Fortunately, the population did not need to remain within doors, or in the obscurities of the wynds and closes, more than it liked. It could pour itself out of doors into the main street; and it did so daily with a profusion beyond all modern custom. Any morning or afternoon about the year 1561 the High Street of Edinburgh, from the Castle to the Canongate, must have been one of the liveliest and most bustling thoroughfares in Europe. Need we cite, for witness, that chapter in The Abbot in which Scott takes occasion to describe it, just about this date, when he brings young Roland Græme for the first time into Edinburgh under the convoy of Adam Woodcock the falconer? Scott is so excellent an authority in such matters that his account may pass as hardly less authentic than that of a contemporary. We can see, with Roland Græme, the populace “absolutely swarming like bees on the wide and stately street”; we can see the “open booths projecting on the street,” with commodities of all sorts for sale, and especially Flanders cloths, tapestry, and cutlery; we can pick out in the crowd its most representative figures, such as the “gay lady, in her muffler or silken veil,” stepping daintily after her “gentleman usher,” or the group of burghers standing together, “with their short Flemish cloaks, wide trousers, and high-caped doublets.” Nor are we much surprised when there come upon the scene the two parties of richly dressed aristocratic gallants, with their armed retinues of serving-men, meeting each other with frowns in the middle of the causeway, and immediately falling upon each other in a desperate tulzie or street fight, in vindication of their right of way, and of the hereditary feud between their families. Scott required such a tulzie for his story, and therefore brought it in where it suited him best. But, though Edinburgh was famous for its tulzies or causeway-fights between noblemen and lairds at feud, they were hardly everyday occurrences. Once a week or once a month was about the rate in real history. For greater authenticity, therefore, we may seek glimpses of the High Street of Old Edinburgh in Scottish literature of earlier date than the Waverley Novels.

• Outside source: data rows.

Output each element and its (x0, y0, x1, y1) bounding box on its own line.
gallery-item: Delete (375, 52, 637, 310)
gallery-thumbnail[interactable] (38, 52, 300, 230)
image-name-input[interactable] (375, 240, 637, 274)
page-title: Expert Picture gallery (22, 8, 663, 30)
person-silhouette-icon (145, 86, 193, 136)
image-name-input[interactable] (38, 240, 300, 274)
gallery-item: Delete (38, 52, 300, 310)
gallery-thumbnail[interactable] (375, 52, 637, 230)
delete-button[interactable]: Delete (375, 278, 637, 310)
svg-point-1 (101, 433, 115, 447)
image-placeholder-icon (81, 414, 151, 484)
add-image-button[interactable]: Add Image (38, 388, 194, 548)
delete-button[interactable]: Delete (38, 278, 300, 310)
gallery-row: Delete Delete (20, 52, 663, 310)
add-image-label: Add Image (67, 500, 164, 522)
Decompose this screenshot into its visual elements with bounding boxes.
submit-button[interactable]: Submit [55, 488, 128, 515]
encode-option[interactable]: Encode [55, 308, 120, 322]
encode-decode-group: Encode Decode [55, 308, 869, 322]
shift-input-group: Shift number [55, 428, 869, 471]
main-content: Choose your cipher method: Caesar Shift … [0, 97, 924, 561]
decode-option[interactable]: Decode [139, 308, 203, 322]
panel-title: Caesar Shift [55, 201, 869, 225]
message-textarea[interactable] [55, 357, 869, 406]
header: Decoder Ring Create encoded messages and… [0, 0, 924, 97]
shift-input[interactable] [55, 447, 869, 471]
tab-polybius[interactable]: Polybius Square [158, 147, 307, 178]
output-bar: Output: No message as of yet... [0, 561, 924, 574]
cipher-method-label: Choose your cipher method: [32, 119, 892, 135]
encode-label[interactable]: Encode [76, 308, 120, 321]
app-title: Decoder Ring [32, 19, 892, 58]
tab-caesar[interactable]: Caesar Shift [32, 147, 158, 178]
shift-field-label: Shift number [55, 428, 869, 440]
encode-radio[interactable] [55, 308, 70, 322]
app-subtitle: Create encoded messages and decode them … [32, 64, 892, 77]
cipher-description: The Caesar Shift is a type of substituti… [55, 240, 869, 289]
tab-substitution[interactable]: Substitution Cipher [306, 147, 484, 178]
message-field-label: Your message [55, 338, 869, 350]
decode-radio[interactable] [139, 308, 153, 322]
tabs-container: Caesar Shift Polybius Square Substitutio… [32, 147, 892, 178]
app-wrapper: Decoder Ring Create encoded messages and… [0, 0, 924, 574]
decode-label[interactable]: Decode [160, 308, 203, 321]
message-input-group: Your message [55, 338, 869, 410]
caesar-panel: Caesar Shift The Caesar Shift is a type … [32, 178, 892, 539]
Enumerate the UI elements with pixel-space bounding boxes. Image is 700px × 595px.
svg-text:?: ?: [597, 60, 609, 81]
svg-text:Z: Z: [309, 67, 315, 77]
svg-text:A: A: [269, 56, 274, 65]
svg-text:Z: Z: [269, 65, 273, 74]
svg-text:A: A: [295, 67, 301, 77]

The Scottish poet Dunbar has left us two pieces picturing very distinctly the Edinburgh of 1500–1513, which he knew so well. He calls it “our nobill toun,” as if patriotically proud of it all in all; but it chances that in both the poems he is more sarcastic than complimentary. One is an express address of objurgation to the merchants of Edinburgh for their disgraceful neglect of the “nobill toun” and its capabilities. Why, he asks, do they let its streets be overrun by beggars, so that “nane may mak progress” through them; why do they let the fairest parts be given up to “tailyouris, soutteris, and craftis vyle”; why do they let the vendors “of haddocks and of scaittis,” and minstrels with but two wearisome tunes, which they repeat eternally, go everywhere bawling up and down? He complains more particularly of the High Street. He speaks of the projecting fore-stairs there as making “the houssis mirk”; he declares that at the Cross, where one should see “gold and silk,” one sees nothing but “crudis and milk,” and that nothing is sold in all the rest of that lower piazza but poor shellfish or common tripe and pudding; and he is positively savage on the state of the blocked isthmus between the two piazzas beside St. Giles’s Church and the Tolbooth. There, where the merchants themselves most resort, and where the light is held from their Parish Kirk by the stupid obstructions which they permit, they are hampered in a malodorous honeycomb of lanes, which may suit their tastes for exchange purposes, but is hardly to their credit! To these particulars about the High Street from one of the poems we may add, from the other, linen hung out to dry on poles from the windows, cadgers of coals with wheeled carts, cadgers of other articles with creels only slung over their horses, and dogs and boys in any number running in and out among the carts and horses. All in all, Dunbar’s descriptions of Edinburgh are satirical in mood, and sum themselves up in this general rebuke to the Edinburgh merchants in the first of the two poems—

Why will ye, merchants of renown,
Lat Edinburgh, your noble town,
For laik of reformatioun,
The common profit tine and fame?
Think ye nocht shame
That ony other regioun
Sall with dishonour hurt your name?

This is hardly the Edinburgh of subsequent romance, as we see it in Scott’s Abbot; but that Scott had good warrant for what he wrote there, other than his own imagination, appears from a supplement to Dunbar furnished by Sir David Lindsay. The Edinburgh which Sir David Lindsay knew was the Edinburgh of a later generation than Dunbar’s, say from 1513 to 1555; and, whether from this lapse of time or from difference in the tempers of the two poets, Sir David Lindsay’s Edinburgh is liker Scott’s than Dunbar’s. Thus, in one poem of Lindsay’s,—

Adieu, Edinburgh! thou heich triumphant town,
Within whose bounds richt blithefull have I been,
Of true merchánds the root of this regioun,
Most ready to receive Court, King, and Queen!
Thy policy and justice may be seen:
Were dévotioun, wisdom, and honesty
And credence tint, they micht be found in thee.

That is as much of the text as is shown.